Collected data entries
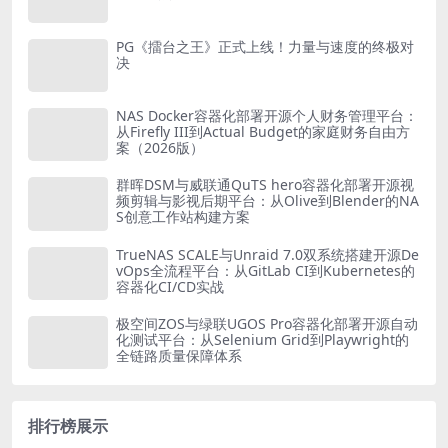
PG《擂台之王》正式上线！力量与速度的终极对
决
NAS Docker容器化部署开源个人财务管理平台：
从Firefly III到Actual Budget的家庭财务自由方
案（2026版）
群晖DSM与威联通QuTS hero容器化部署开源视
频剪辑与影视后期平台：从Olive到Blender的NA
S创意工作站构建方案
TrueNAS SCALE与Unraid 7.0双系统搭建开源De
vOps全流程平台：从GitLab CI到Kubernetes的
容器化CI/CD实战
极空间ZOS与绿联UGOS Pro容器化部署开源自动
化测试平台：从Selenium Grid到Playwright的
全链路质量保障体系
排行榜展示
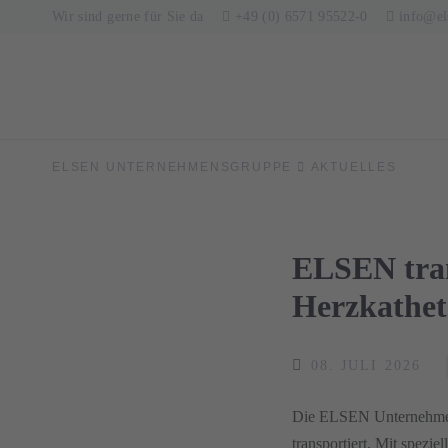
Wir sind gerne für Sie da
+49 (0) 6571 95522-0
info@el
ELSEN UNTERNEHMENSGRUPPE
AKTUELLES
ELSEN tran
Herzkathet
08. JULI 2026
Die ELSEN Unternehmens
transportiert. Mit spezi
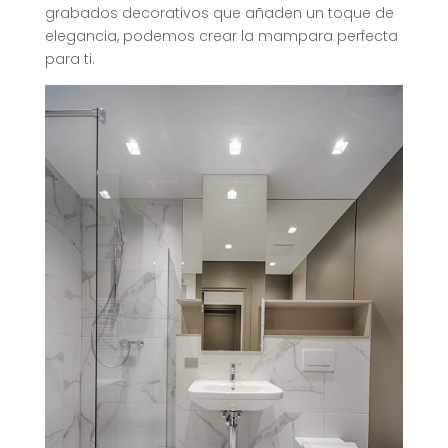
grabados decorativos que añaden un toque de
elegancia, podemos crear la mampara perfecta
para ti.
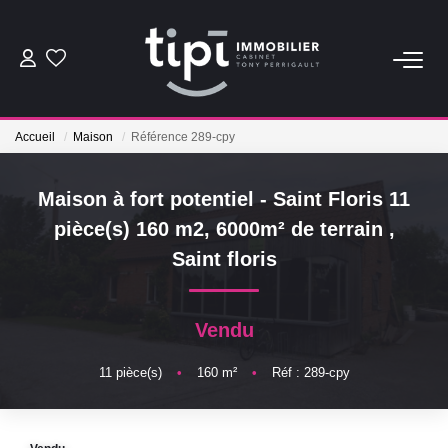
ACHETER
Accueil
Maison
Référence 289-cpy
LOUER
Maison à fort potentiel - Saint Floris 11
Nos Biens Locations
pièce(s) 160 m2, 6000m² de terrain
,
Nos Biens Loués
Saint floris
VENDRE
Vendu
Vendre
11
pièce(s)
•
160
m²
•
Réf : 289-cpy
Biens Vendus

TASK GOAL ->
Write out all the data exactly, minus pictures.

EXERCISE ANSWER ->
PG《擂台之王》正式上线！力量与速度的终极对
决
NAS Docker容器化部署开源个人财务管理平台：
从Firefly III到Actual Budget的家庭财务自由方
案（2026版）
群晖DSM与威联通QuTS hero容器化部署开源视
频剪辑与影视后期平台：从Olive到Blender的NA
S创意工作站构建方案
TrueNAS SCALE与Unraid 7.0双系统搭建开源De
vOps全流程平台：从GitLab CI到Kubernetes的
容器化CI/CD实战
极空间ZOS与绿联UGOS Pro容器化部署开源自动
化测试平台：从Selenium Grid到Playwright的
全链路质量保障体系
排行榜展示
Wir sind gerne für Sie da
+49 (0) 6571 95522-0
info@el
ELSEN UNTERNEHMENSGRUPPE
AKTUELLES
ELSEN tran
Herzkathet
08. JULI 2026
Die ELSEN Unternehmens
transportiert. Mit spezi
grabados decorativos que añaden un toque de
elegancia, podemos crear la mampara perfecta
para ti.
ACHETER
Accueil
Maison
Référence 289-cpy
LOUER
Maison à fort potentiel - Saint Floris 11
Nos Biens Locations
pièce(s) 160 m2, 6000m² de terrain
,
Nos Biens Loués
Saint floris
VENDRE
Vendu
Vendre
11
pièce(s)
•
160
m²
•
Réf : 289-cpy
Biens Vendus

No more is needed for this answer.